I am trying to run the following gffcompare command:
gffcompare -r ref.gff -G -o merged stringtie-merged.gtf
ref.gff - downloaded from NCBI
string-merged.gtf - obtained from stringtie --merge
command
Error encountered : GFF Error: overlapping duplicate transcript feature (ID=gene29892)

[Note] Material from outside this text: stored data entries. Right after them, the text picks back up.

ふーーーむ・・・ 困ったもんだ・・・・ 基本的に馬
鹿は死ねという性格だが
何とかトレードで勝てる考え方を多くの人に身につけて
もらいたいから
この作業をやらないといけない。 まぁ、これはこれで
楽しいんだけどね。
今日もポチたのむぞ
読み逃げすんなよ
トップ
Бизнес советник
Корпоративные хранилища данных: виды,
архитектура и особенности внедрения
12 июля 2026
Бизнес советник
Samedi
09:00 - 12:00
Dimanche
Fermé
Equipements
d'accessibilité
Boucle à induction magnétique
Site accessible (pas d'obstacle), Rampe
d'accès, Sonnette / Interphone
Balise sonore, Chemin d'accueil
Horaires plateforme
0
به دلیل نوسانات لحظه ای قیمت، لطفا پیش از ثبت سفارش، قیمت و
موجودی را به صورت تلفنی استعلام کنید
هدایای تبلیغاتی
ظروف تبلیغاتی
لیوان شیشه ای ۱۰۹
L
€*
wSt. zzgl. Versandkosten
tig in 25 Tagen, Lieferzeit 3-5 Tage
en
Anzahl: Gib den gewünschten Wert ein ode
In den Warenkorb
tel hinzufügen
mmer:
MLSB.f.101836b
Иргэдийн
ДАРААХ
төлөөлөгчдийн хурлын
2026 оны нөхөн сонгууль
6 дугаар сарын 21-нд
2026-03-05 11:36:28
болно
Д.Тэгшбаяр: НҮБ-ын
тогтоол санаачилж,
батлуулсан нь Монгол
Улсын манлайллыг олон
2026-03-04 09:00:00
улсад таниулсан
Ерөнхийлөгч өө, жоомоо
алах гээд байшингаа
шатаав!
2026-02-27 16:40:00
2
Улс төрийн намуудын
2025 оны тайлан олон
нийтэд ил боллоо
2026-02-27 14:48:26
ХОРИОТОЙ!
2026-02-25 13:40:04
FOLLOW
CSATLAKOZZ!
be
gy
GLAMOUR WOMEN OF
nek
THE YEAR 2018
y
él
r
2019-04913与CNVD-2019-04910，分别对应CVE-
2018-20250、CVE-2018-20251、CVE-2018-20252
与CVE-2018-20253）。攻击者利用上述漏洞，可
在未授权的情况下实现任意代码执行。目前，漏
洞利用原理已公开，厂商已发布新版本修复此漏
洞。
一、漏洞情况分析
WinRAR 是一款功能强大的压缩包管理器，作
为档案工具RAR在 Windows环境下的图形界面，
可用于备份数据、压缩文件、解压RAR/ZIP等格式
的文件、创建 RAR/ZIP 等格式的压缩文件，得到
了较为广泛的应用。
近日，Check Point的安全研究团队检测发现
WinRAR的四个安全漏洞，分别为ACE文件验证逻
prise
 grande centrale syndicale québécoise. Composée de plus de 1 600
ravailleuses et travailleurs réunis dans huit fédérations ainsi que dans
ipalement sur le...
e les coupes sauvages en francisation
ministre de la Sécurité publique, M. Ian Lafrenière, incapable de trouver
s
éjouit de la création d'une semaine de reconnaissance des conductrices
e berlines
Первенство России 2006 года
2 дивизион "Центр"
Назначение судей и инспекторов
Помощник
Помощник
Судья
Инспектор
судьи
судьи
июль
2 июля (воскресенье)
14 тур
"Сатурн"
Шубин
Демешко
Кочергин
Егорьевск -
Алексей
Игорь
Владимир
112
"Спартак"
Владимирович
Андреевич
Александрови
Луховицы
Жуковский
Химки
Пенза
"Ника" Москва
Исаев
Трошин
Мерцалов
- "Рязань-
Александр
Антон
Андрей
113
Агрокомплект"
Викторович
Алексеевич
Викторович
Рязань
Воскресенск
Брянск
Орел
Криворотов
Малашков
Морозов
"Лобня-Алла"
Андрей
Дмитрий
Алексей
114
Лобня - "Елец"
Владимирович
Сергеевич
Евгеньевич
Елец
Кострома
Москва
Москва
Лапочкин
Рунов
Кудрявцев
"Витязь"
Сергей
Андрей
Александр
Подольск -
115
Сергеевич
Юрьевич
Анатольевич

When I grep "gene29892" from both the ref.gff and stringtie-merged.gtf
From ref.gff
NC_007957.1 RefSeq gene 74631 74744 . + . ID=gene29892;Dbxref=GeneID:4025012;Name=rps12;exception=trans-splicing;gbkey=Gene;gene=rps12;gene_biotype=protein_coding;locus_tag=ViviCp045;part=1/2
NC_007957.1 RefSeq gene 146276 147073 . + . ID=gene29892;Dbxref=GeneID:4025012;Name=rps12;exception=trans-splicing;gbkey=Gene;gene=rps12;gene_biotype=protein_coding;locus_tag=ViviCp045;part=2/2
NC_007957.1 RefSeq CDS 74631 74744 . + 0 ID=cds41168;Parent=gene29892;Dbxref=Genbank:YP_567100.1,GeneID:4025012;Name=YP_567100.1;exception=trans-splicing;gbkey=CDS;gene=rps12;product=ribosomal protein S12;protein_id=YP_567100.1;transl_table=11
NC_007957.1 RefSeq CDS 146276 146507 . + 0 ID=cds41168;Parent=gene29892;Dbxref=Genbank:YP_567100.1,GeneID:4025012;Name=YP_567100.1;exception=trans-splicing;gbkey=CDS;gene=rps12;product=ribosomal protein S12;protein_id=YP_567100.1;transl_table=11
NC_007957.1 RefSeq CDS 147048 147073 . + 2 ID=cds41168;Parent=gene29892;Dbxref=Genbank:YP_567100.1,GeneID:4025012;Name=YP_567100.1;exception=trans-splicing;gbkey=CDS;gene=rps12;product=ribosomal protein S12;protein_id=YP_567100.1;transl_table=11
NC_007957.1 RefSeq exon 146276 146507 . + . ID=id318095;Parent=gene29892;Dbxref=GeneID:4025012;exon_number=1;gbkey=exon;gene=rps12
NC_007957.1 RefSeq exon 147048 147073 . + . ID=id318096;Parent=gene29892;Dbxref=GeneID:4025012;exon_number=2;gbkey=exon;gene=rps12
From stringtie-merged.gtf
NC_007957.1 StringTie transcript 74631 147073 1000 + . gene_id "MSTRG.117"; transcript_id "gene29892"; gene_name "rps12"; ref_gene_id "gene29892";
NC_007957.1 StringTie exon 74631 74744 1000 + . gene_id "MSTRG.117"; transcript_id "gene29892"; exon_number "1"; gene_name "rps12"; ref_gene_id "gene29892";
NC_007957.1 StringTie exon 146276 146507 1000 + . gene_id "MSTRG.117"; transcript_id "gene29892"; exon_number "2"; gene_name "rps12"; ref_gene_id "gene29892";
NC_007957.1 StringTie exon 147048 147073 1000 + . gene_id "MSTRG.117"; transcript_id "gene29892"; exon_number "3"; gene_name "rps12"; ref_gene_id "gene29892";
NC_007957.1 StringTie transcript 146276 147073 1000 + . gene_id "MSTRG.117"; transcript_id "gene29892"; gene_name "rps12"; ref_gene_id "gene29892";
NC_007957.1 StringTie exon 146276 147073 1000 + . gene_id "MSTRG.117"; transcript_id "gene29892"; exon_number "1"; gene_name "rps12"; ref_gene_id "gene29892";
What could be possibly wrong as I cannot see any duplicate values! There are identical "starts" "stops" but the tags/labels are different.
But then they are indeed 2 different genes on the same scaffold. By "duplicates" I assume that the "ID", start and stop should be same. Anyway, thanks for the answer. Any suggestion on how to bypass this issue? The GFF3 file has been obtained from NCBI.
Additionally, from this link ReadMe.md file), it looks like GFF or GTF can be used without any issue.
For a program that reads a GFF/GFF3/GTF file, duplicate means "having the same ID", because that is the key which is used in the dictionary. Plus, in the definition of the GFF 9th field, you'll find that the "ID" must always be unique, while the "Name" can be not.
This is most likely a mistake by who made that GFF file, not everything you find on NCBI is glittering gold, it's always better to be careful!